Die aktuelle Chipkrise steht in direktem Zusammenhang mit dem Handelskrieg zwischen den USA und China. Washington diktiert Sanktionen, Peking reagiert – und die deutsche Industrie steht zwischen den Fronten. Hintergrund ist die Beschlagnahmung des chinesischen Chipherstellers Nexperia in den Niederlanden durch den niederländischen Staat.

„Trump hat den Handelsstreit mit China eskaliert und die niederländische Regierung genötigt, eine chinesische Firma zu beschlagnahmen“, sagt Holger Onken, BSW-Landesvorsitzender in Niedersachsen. „Die deutsche Regierung und die EU hätten der niederländischen Regierung den Rücken stärken müssen. Stattdessen gibt man auf Druck der US-Regierung ganze Industriezweige preis.“

Dabei hatte die Politik schon vor Jahren angekündigt, den Aufbau einer eigenen europäischen Chipproduktion voranzutreiben – passiert ist so gut wie nichts. Die großspurigen Versprechen der früheren Bundesregierung waren reine Luftnummern. Auch die aktuelle Bundesregierung zeigt in dieser Frage keinerlei Aktivitäten.

Das BSW-Niedersachsen fordert ein konsequentes Umdenken in Richtung einer aktiven Industriepolitik. Zu den zentralen Forderungen gehört der Aufbau einer eigenen Halbleiterproduktion in Deutschland und Europa – unabhängig von den geopolitischen Machtspielen zwischen den USA und China. Außerdem müssen Arbeitsplätze in der Autoindustrie durch strategische Investitionen in Schlüsseltechnologien gesichert werden.

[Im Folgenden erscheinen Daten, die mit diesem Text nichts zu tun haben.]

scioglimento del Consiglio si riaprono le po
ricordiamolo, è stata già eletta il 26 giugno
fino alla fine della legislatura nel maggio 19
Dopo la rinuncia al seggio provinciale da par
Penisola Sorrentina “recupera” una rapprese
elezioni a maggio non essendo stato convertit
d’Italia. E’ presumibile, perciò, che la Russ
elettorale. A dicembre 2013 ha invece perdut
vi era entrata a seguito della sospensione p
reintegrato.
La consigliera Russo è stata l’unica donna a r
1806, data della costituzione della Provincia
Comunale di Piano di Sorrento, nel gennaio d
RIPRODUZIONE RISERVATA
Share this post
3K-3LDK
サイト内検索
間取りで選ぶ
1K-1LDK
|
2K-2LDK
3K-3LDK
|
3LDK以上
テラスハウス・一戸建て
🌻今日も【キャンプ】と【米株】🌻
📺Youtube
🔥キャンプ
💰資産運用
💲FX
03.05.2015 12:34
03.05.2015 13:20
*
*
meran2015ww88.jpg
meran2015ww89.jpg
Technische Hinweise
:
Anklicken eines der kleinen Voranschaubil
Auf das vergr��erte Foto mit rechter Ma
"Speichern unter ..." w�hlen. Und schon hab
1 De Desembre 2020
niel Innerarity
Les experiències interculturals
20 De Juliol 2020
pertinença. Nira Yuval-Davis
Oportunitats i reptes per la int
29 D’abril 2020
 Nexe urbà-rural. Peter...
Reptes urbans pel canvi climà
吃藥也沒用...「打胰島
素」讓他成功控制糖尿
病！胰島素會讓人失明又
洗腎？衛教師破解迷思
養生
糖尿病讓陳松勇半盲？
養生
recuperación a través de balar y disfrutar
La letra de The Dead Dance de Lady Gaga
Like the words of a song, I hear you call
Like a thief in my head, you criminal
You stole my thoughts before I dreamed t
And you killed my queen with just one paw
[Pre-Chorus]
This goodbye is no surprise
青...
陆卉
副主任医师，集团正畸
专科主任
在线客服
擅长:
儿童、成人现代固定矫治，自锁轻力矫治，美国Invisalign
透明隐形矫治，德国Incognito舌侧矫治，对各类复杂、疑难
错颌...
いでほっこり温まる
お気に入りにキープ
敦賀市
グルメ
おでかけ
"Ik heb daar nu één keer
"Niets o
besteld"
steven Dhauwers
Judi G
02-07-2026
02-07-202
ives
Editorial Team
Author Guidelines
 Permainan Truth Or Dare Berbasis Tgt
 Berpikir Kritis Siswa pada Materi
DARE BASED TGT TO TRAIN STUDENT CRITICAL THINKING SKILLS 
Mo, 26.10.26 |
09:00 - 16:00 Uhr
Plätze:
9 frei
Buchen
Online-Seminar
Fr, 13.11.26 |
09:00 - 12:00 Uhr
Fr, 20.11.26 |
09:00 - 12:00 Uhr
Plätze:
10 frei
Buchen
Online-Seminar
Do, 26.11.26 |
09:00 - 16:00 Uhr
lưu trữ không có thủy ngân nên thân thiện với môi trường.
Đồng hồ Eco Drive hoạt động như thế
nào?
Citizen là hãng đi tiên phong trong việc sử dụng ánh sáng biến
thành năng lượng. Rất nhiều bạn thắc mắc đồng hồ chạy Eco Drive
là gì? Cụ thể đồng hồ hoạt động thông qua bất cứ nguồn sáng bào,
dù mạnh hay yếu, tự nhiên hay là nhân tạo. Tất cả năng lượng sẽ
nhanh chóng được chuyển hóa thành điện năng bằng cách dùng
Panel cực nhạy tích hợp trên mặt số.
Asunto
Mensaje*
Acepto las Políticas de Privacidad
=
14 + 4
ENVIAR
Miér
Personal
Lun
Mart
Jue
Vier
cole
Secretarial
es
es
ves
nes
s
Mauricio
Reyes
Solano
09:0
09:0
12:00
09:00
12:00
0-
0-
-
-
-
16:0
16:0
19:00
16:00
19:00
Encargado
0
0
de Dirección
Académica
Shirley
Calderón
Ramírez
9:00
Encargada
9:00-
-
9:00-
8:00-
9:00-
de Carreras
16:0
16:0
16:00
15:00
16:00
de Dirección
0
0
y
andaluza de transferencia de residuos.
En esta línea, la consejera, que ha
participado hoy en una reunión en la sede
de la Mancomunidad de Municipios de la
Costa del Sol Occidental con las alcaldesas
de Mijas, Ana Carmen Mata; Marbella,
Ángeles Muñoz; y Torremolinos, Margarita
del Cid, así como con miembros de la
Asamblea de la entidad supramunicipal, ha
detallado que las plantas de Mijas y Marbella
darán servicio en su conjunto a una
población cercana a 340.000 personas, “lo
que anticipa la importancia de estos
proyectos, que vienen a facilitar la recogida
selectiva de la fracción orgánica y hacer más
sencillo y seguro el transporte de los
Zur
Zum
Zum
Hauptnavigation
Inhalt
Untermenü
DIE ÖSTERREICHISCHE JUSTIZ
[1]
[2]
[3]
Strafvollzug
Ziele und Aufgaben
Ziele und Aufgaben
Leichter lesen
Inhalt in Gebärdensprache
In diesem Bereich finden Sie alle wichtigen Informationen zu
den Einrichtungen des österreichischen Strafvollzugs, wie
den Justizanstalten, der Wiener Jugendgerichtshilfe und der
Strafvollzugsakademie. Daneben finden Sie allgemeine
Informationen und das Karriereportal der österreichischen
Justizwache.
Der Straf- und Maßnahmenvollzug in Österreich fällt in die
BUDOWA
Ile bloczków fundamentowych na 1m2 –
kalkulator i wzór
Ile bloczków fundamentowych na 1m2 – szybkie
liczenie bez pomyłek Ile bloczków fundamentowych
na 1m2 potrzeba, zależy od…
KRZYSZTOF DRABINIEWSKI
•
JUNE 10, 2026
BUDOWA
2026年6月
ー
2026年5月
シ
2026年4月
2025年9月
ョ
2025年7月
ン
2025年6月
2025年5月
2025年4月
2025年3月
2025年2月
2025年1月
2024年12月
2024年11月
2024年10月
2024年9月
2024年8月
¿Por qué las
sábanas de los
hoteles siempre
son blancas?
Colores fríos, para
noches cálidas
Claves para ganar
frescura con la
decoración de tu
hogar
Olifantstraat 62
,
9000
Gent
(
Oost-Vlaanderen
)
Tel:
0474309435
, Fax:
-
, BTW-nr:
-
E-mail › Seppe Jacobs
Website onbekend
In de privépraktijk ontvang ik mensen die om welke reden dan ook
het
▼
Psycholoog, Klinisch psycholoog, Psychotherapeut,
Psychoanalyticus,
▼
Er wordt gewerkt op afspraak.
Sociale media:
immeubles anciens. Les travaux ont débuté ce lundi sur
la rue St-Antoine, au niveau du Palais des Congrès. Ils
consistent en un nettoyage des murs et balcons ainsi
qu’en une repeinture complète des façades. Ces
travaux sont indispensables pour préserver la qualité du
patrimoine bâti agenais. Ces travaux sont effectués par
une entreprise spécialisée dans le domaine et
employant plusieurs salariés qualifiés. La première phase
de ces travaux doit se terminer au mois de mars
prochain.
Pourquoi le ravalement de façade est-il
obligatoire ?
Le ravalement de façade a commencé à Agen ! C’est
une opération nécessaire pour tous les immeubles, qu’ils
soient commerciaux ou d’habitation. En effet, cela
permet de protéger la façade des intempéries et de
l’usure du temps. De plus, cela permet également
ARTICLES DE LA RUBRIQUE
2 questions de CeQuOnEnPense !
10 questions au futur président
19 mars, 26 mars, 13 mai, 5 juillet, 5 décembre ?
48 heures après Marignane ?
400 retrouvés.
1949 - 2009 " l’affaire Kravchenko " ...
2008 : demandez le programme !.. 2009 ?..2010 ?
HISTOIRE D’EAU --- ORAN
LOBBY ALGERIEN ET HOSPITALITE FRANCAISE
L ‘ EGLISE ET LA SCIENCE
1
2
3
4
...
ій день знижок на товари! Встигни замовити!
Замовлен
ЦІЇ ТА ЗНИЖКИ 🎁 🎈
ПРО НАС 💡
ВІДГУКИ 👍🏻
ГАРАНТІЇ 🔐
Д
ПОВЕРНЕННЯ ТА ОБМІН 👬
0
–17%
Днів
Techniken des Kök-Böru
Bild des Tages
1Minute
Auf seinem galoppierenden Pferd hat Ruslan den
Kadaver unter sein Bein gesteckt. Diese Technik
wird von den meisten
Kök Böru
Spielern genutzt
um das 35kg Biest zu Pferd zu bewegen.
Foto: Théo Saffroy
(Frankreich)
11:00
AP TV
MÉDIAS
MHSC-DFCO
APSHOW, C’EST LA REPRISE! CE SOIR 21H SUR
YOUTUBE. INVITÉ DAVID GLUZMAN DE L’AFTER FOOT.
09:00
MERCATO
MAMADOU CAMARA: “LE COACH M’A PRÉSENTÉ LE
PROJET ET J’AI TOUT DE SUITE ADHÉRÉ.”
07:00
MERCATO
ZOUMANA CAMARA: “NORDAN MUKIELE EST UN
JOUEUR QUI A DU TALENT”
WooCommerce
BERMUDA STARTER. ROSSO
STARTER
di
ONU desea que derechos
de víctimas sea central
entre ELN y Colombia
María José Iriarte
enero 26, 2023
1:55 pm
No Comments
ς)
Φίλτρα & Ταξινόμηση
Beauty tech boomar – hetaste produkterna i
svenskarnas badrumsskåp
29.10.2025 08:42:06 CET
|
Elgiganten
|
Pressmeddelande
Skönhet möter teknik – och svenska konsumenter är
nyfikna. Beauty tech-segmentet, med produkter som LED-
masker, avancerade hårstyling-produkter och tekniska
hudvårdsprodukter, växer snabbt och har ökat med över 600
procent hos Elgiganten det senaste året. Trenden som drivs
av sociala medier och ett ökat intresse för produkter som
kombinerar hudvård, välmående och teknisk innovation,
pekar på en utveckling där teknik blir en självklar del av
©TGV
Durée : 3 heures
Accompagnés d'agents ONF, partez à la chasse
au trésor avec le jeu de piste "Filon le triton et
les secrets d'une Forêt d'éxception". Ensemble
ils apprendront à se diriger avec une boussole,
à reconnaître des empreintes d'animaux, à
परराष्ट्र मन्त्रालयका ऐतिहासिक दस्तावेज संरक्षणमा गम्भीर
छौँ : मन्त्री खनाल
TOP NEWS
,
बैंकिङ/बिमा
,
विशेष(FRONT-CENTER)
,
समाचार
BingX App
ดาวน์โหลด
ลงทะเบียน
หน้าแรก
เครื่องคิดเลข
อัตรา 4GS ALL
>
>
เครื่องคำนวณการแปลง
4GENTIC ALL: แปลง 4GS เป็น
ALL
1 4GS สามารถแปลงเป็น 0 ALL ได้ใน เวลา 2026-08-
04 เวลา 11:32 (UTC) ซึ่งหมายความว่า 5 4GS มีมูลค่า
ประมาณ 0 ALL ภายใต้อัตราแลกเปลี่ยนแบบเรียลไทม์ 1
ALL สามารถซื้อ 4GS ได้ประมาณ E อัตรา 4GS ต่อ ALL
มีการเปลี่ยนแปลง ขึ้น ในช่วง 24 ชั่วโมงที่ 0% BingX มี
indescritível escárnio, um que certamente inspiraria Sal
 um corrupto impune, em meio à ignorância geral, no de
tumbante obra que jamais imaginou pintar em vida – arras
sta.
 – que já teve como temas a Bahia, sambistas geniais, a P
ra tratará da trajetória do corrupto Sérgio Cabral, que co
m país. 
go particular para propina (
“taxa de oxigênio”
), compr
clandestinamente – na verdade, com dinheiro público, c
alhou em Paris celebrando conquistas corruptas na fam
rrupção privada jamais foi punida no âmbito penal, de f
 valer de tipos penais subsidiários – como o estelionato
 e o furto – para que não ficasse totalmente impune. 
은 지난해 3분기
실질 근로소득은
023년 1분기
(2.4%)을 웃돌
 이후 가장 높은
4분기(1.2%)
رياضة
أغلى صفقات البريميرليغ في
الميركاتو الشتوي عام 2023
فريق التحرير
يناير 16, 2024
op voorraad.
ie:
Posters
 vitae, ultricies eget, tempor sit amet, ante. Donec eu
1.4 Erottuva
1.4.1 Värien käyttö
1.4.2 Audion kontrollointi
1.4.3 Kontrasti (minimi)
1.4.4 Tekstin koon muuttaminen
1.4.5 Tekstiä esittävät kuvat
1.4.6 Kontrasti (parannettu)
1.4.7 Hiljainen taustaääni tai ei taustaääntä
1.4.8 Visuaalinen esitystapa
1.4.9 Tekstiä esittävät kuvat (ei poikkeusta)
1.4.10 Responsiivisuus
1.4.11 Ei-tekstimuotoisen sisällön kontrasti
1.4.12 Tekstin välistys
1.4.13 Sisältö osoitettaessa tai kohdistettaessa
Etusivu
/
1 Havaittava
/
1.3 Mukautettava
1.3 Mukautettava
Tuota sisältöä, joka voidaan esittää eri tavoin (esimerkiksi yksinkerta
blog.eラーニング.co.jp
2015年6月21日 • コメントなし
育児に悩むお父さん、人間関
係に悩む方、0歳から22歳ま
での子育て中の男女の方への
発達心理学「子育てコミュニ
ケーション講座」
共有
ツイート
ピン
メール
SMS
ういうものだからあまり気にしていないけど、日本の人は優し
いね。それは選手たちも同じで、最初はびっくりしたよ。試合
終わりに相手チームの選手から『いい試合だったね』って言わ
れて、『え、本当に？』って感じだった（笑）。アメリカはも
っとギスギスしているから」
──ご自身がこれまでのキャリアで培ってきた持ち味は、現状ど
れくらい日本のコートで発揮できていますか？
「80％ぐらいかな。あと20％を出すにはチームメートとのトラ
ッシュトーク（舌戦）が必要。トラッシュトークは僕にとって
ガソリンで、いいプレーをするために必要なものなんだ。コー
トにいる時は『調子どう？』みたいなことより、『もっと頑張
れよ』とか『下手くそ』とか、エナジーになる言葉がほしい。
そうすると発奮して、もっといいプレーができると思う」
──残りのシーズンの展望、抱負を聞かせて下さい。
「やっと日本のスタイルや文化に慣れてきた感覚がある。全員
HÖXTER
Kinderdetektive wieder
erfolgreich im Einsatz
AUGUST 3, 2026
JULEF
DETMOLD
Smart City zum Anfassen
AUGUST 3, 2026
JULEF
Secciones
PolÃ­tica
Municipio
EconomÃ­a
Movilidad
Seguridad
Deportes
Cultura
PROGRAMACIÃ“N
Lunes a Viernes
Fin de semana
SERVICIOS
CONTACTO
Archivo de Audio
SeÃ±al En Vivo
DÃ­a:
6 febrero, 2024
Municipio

Volkswagen ist das Herz der niedersächsischen Wirtschaft – wenn hier die Produktion stillsteht, ist das gesamte Land betroffen. Niedersachsen braucht keine Sonntagsreden über „technologische Souveränität“, sondern endlich eine Politik mit Verstand und Verantwortung.

„Wir stehen als BSW-Niedersachsen dafür ein, dass hochwertige Arbeitsplätze hier vor Ort bleiben. Niedersachsen muss Volkswagen-Land bleiben“, sagt Onken. „Es ist wirklich ein Skandal, dass die Politik nicht vorausschauend solche Krisen abfängt – das gilt für die Landesregierung, die Bundesregierung und die EU.“

Wieder einmal zahlen die Beschäftigten den Preis für eine kurzsichtige und abhängige Industriepolitik, die Berlin und Brüssel zu verantworten haben. Es ginge auch anders – dazu bräuchte es ein anderes politisches Selbstbewusstsein, auch gegenüber den USA.